在落实党中央这一系列政策的过程中,阎红彦同志实事求是的作风,表现得非常突出。他遵循毛主席关于把对上级负责和对群众负责统一起来的指示,坚决反对照抄、照转中央的指示,注意研究在执行过程中出现的新情况、新问题。凡是在省委权限之内可以处理的新问题,都在阎红彦同志主持下,由省委做出了补充规定;凡是属于应由中央决定的,他就积极地向党中央反映情况,提出建议。一九六一年上半年,中央已明确了人民公社“三级所有,队为基础”的原则,但当时所说的“队”是指生产大队,耕牛、大农具都归大队所有。阎红彦同志经过反复调查研究,认为这种制度,不利于调动生产队的积极性。

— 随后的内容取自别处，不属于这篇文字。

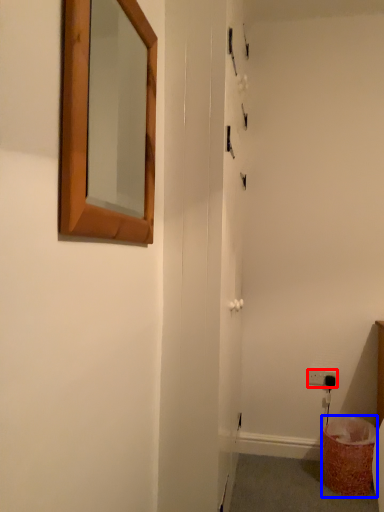 Question: Which object appears closest to the camera in this image, electric outlet (highlighted by a red box) or laundry basket (highlighted by a blue box)?

Choices:
 (A) electric outlet
 (B) laundry basket

Answer: (B) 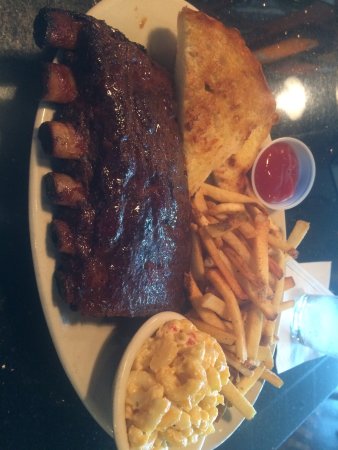 Identify the location of glass of water. (319, 315).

一九六一年五月十日,他给毛主席写了一份报告,正式建议:“耕牛、大农具的所有制问题,还是归生产队所有好。所谓大牲畜归大队所有,是‘只图虚名,而无实惠’,归生产队所有可以大大加强生产队的责任心和积极性,有利于大牲畜的恢复和发展”。关于社队规模问题,他针对云南地理条件复杂,山区幅员辽阔,居住分散,民族众多,当时的社队规模一般偏大的实际情况,在报告中说:“我觉得规模的大小,不能只看户数,更不能只看平均数,也不能完全拘泥于原来的乡和高级社的情况,必须考虑居住条件、经济联系、民族关系,该大就大,该小就小。”毛主席肯定了这个报告,在批示中写道:“阎红彦同志此信写得很好。他的调查方法也是好的,普遍与个别相结合。发给各中央局、各省、市、区党委,供参考。”

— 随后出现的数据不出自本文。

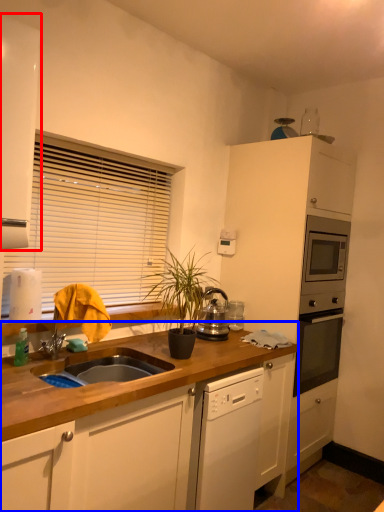 Question: Among these objects, which one is nearest to the camera, cabinetry (highlighted by a red box) or countertop (highlighted by a blue box)?

Choices:
 (A) cabinetry
 (B) countertop

Answer: (B) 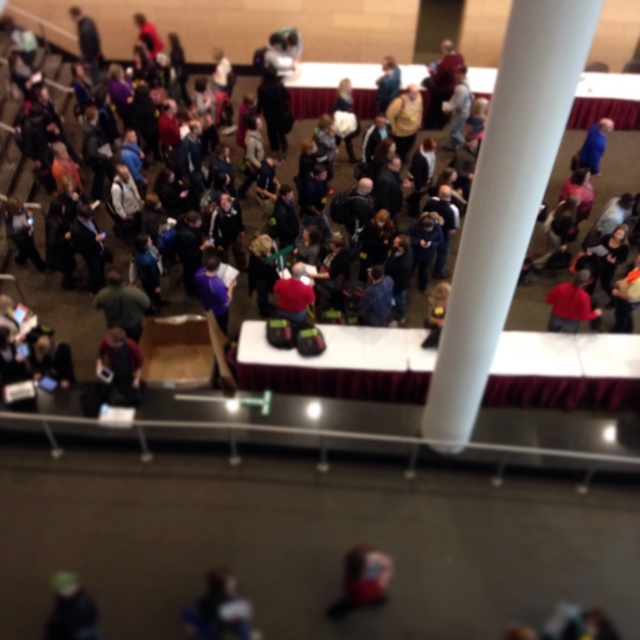 Consider the image. You are at a crowded indoor event and need to locate two people wearing a dark gray hoodie at center and a red matte shirt at center. Which one is larger in size?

阎红彦同志善于把上级指示同实际情况结合起来,勇于按照事物的本来面貌反映客观实际的作风,贯穿在他的全部工作中,特别是贯穿在恢复和发展农业生产的斗争中。云南农业生产的恢复和发展,是伴随着调整人民公社体制、落实党的政策而来的。在“五风”盛行的那些年份,因地制宜发展生产的方针遭到严重干扰,孤立地就粮食抓粮食,瞎指挥、“一刀切”的现象十分严重,农业生产受到很大损害。当时,最尖锐的问题仍然是粮食。由于连年减产,粮食产量最低的一九六○年比最高年降低百分之二十多。阎红彦同志和省委坚持了“以粮为纲,全面发展”的方针,把发展粮食生产放在优先的地位,采取了许多有力措施。为了调动广大农民增产粮食的积极性,根据国家、集体、个人三者利益兼顾的原则,阎红彦同志提出了粮食增产部分实行“三三制”的办法,即当年增产的部分,国家超购、集体储备、增加社员口粮各占三分之一。这一办法深受广大农民的欢迎。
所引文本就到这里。